Case: diameter 39.0 mm, height: 11.9 mm
Movement: In-house hand-wound calibre HMC 327, diameter: 32.0 mm, height: 4.5 mm
Frequency: 18,000 vib/h
Power reserve: minimum 3 days
Hours and minutes
Off-centre seconds hand
Moser teeth for all wheels and pinions
Original Straumann Hairspring® with stabilised Breguet overcoil
Movement and components hand-finished and decorated
See-through sapphire crystal case-back
Hand-stitched alligator strap
Solid 18-carat red or white gold pin buckle, with an engraved Moser logo.
This Venturer Small Seconds in red gold has an arresting ardoise dial with a sunburst pattern, a brown alligator strap and a red gold pin buckle.
The inspiration for this latest collection from H. Moser & Cie. is the second phase of Heinrich Moser’s professional ventures in the Russian city of St. Petersburg. Established in 1828, H. Moser & Cie. soon attracted the patronage of the Imperial Court. Indeed, Moser quickly built his reputation and saw the watchmaking business that bore his name flourish and become a resounding commercial success.
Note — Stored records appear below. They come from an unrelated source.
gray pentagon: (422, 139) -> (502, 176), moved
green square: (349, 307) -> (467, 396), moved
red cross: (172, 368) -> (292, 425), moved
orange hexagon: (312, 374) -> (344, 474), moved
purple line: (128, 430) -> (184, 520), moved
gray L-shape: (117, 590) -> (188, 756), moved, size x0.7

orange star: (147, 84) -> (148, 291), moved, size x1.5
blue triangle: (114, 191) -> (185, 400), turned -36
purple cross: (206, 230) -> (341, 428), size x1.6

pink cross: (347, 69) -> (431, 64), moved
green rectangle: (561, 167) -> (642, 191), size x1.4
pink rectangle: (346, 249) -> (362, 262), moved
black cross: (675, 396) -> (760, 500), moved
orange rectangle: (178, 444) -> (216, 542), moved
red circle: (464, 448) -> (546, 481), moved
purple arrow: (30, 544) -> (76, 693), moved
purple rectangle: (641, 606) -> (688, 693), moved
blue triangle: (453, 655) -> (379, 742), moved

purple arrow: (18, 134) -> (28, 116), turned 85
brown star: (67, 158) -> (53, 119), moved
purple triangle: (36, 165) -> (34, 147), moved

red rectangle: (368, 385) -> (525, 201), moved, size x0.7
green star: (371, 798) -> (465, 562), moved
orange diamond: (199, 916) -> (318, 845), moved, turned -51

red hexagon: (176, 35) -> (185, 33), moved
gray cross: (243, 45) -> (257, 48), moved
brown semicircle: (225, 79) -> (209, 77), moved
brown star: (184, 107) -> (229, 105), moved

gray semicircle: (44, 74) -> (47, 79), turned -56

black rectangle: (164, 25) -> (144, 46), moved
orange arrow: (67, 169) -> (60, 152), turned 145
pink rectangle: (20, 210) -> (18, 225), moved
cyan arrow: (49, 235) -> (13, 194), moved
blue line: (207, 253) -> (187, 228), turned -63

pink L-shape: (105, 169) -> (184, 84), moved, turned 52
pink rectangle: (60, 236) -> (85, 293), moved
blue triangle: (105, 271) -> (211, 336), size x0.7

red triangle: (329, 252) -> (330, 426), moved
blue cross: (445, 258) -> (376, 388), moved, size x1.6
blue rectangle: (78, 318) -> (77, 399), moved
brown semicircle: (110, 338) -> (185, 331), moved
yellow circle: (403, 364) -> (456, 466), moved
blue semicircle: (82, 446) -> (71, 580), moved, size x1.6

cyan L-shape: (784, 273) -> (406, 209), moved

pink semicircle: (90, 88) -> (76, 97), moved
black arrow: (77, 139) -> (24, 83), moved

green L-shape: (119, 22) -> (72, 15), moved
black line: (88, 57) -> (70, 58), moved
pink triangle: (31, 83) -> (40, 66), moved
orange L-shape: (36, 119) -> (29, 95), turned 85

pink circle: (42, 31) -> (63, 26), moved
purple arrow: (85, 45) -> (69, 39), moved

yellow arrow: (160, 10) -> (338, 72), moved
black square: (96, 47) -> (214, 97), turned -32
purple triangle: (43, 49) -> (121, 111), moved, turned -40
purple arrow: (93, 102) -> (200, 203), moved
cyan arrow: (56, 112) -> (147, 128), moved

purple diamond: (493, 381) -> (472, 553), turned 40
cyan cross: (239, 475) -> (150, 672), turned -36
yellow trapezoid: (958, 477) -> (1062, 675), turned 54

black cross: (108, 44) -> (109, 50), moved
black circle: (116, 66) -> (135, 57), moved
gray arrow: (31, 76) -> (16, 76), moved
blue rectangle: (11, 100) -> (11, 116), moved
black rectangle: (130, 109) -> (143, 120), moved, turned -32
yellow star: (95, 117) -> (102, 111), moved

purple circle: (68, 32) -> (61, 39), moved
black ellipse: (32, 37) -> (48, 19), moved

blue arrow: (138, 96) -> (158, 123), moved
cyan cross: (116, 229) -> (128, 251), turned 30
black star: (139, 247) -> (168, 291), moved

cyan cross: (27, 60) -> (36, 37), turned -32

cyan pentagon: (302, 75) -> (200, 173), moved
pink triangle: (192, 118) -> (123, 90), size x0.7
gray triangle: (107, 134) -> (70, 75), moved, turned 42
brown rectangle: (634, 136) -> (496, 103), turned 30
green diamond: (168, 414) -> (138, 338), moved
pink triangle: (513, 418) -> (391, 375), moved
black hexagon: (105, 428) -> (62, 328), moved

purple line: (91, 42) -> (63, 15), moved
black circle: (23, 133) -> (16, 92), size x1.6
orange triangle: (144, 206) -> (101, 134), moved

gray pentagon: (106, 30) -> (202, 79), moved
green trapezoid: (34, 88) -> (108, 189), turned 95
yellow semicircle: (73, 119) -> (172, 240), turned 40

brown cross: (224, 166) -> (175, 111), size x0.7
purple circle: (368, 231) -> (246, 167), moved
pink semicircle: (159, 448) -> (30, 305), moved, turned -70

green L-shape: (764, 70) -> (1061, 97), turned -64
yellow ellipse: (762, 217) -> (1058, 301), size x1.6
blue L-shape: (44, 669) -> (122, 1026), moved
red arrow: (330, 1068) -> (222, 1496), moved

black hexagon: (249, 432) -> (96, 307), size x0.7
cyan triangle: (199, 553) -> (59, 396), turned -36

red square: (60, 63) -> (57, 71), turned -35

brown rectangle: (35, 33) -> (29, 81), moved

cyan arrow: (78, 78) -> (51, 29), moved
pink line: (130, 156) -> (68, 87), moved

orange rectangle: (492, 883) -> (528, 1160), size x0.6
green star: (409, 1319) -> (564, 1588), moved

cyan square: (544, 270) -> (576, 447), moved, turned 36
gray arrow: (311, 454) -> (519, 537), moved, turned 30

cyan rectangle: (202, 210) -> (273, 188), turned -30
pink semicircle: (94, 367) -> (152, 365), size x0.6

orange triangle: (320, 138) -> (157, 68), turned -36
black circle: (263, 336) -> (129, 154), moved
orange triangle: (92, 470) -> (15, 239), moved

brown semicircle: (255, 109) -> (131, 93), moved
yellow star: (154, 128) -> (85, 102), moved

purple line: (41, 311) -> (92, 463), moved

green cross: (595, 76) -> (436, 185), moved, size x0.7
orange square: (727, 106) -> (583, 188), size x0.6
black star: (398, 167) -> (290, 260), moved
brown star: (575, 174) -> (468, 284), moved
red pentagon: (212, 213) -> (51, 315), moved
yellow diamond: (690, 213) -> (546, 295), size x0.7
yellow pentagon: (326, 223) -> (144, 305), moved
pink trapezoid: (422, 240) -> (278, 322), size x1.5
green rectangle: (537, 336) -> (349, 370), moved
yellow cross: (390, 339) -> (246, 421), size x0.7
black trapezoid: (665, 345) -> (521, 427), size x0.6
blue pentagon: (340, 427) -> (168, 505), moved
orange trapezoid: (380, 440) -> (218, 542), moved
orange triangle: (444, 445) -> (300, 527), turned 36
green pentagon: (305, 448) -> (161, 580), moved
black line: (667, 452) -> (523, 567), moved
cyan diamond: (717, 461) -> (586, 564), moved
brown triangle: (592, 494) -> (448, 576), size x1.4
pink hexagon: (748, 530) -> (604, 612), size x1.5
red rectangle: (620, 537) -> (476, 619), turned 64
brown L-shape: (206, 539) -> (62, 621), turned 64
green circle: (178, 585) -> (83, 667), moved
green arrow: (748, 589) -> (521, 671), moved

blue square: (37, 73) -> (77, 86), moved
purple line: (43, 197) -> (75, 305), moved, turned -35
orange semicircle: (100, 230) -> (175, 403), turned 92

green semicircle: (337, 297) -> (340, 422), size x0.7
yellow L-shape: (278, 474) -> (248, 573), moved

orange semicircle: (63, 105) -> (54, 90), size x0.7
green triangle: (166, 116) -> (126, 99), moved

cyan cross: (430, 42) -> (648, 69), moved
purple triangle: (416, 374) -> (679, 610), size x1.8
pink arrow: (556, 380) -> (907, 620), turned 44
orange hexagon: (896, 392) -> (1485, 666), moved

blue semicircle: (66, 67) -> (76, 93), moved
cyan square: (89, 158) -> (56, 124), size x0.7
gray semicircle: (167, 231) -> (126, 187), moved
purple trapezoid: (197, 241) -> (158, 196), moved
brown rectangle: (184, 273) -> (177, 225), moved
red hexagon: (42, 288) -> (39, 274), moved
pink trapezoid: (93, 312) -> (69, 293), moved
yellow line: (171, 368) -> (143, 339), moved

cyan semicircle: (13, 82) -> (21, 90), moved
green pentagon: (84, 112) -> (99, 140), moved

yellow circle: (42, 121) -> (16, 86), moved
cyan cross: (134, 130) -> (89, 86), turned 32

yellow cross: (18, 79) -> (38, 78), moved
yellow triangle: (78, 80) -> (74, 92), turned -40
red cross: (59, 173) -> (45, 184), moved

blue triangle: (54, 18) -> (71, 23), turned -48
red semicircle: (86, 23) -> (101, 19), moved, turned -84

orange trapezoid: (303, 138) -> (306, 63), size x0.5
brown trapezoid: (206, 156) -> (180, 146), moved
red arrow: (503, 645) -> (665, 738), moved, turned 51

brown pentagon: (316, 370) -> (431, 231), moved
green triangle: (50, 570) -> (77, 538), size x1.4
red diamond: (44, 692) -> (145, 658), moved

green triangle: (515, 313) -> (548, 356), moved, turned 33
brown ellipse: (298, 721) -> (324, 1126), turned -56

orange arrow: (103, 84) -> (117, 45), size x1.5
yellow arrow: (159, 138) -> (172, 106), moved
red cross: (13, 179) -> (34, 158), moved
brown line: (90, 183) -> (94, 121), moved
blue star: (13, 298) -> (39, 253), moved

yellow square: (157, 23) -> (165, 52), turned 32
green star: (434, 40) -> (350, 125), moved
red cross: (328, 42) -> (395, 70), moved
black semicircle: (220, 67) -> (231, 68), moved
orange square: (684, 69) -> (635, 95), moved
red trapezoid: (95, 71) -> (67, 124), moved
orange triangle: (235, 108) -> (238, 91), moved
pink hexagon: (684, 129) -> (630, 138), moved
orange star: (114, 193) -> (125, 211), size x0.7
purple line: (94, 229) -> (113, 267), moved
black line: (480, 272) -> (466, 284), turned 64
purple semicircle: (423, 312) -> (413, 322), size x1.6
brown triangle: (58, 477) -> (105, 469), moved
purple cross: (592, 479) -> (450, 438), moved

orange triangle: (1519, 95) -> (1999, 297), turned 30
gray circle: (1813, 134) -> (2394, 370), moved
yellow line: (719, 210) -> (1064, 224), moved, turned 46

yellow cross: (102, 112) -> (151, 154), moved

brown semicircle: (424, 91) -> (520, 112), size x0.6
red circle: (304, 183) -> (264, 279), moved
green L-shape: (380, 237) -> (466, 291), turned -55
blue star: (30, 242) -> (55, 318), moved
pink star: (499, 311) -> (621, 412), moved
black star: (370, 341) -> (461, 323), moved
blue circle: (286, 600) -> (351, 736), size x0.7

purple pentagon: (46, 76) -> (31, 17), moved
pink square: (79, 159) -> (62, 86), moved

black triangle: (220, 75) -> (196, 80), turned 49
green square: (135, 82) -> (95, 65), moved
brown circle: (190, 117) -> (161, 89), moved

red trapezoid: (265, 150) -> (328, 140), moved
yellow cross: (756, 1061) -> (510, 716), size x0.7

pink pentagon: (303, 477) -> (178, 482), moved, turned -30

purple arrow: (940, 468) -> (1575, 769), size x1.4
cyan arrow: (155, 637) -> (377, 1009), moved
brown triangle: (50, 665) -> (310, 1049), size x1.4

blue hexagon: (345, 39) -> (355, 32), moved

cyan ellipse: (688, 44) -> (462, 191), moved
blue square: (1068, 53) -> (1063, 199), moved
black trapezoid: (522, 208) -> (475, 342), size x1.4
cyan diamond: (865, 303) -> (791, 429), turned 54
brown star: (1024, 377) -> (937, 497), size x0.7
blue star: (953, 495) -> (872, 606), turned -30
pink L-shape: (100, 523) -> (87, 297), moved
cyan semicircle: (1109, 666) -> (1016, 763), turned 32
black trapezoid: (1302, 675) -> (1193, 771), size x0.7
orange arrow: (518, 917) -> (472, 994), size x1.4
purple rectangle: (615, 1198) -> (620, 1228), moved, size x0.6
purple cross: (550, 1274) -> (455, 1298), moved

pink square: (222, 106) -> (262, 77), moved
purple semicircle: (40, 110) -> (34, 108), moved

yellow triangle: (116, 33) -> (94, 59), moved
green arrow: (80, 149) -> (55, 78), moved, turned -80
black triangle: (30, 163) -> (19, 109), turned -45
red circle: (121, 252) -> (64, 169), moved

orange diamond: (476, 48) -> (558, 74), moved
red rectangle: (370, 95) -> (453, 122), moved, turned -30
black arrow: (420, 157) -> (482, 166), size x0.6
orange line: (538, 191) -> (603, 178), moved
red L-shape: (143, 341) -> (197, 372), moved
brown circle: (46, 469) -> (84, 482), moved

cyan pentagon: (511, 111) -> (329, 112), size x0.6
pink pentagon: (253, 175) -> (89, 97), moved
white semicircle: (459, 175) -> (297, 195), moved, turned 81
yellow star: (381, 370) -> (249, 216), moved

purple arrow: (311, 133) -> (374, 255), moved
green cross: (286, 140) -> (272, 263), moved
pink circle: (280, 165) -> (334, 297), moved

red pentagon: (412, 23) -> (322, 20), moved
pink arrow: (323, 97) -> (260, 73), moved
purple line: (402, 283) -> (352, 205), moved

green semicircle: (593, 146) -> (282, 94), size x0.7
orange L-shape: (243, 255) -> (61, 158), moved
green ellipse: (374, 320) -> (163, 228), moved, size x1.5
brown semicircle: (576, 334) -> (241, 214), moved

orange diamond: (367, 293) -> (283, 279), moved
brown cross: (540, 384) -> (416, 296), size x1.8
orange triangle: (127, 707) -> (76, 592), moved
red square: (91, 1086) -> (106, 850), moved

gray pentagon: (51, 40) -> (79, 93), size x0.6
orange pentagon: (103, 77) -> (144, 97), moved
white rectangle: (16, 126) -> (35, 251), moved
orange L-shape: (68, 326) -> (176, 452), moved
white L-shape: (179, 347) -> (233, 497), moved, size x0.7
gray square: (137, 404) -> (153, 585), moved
HMC 327 SMALL SECONDS – A NEW MOVEMENT OPENLY REVEALED
The Venturer Collection includes an in-house manufacture movement, the Calibre HMC 327. This calibre is characterized by its traditional watchmaking finishing, minimum power reserve of three days and a hacking seconds function. Measuring 32 mm in diameter, the Calibre HMC 327 is optimally sized to suit the 39.0 mm case of the new Venturer Small Seconds. The HMC 327 has also been designed to sit closely to the exhibition case-back, allowing the wearer to enjoy an intimate view of the fine finishing practised at H. Moser & Cie.
The incorporation of a Hacking Seconds into our watches is an ingenious feature, which enables the watch to be set precisely to the second. The seconds hand remains stationary when the crown is pulled out to adjust the time – and it starts moving again the instant the crown is pushed in, to coincide with a time signal.